[Start of section]

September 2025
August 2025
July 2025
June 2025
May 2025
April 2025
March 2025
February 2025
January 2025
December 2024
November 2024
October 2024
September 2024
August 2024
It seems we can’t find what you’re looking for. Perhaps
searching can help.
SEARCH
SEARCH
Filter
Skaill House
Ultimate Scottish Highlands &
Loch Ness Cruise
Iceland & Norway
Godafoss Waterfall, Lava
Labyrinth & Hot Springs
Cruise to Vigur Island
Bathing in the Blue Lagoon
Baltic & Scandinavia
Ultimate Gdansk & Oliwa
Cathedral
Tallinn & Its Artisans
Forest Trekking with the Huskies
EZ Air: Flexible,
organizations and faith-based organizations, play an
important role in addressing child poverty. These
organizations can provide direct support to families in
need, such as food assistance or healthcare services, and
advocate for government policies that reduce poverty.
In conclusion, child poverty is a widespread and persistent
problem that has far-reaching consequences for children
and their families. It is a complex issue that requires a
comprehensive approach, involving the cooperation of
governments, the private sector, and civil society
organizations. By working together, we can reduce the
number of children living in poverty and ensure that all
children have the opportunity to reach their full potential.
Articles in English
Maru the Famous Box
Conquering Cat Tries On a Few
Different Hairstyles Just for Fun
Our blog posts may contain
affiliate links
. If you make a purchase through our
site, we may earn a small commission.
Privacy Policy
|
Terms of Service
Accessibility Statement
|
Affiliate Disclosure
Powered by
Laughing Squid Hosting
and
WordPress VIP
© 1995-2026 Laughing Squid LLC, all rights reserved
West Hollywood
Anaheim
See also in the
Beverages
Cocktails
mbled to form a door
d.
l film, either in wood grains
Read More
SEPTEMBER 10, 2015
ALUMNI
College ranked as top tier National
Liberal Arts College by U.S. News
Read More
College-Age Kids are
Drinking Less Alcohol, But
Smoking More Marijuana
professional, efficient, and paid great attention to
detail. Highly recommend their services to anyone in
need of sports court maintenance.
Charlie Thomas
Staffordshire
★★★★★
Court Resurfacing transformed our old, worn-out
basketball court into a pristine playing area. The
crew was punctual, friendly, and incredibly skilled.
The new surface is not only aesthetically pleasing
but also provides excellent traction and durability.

[End of section]

What to work on
Could you restate word for word the lines above from the one containing "Terms of Service" through the one containing "detail. Highly recommend", both included, and nothing else?

Exercise response
Terms of Service
Accessibility Statement
|
Affiliate Disclosure
Powered by
Laughing Squid Hosting
and
WordPress VIP
© 1995-2026 Laughing Squid LLC, all rights reserved
West Hollywood
Anaheim
See also in the
Beverages
Cocktails
mbled to form a door
d.
l film, either in wood grains
Read More
SEPTEMBER 10, 2015
ALUMNI
College ranked as top tier National
Liberal Arts College by U.S. News
Read More
College-Age Kids are
Drinking Less Alcohol, But
Smoking More Marijuana
professional, efficient, and paid great attention to
detail. Highly recommend their services to anyone in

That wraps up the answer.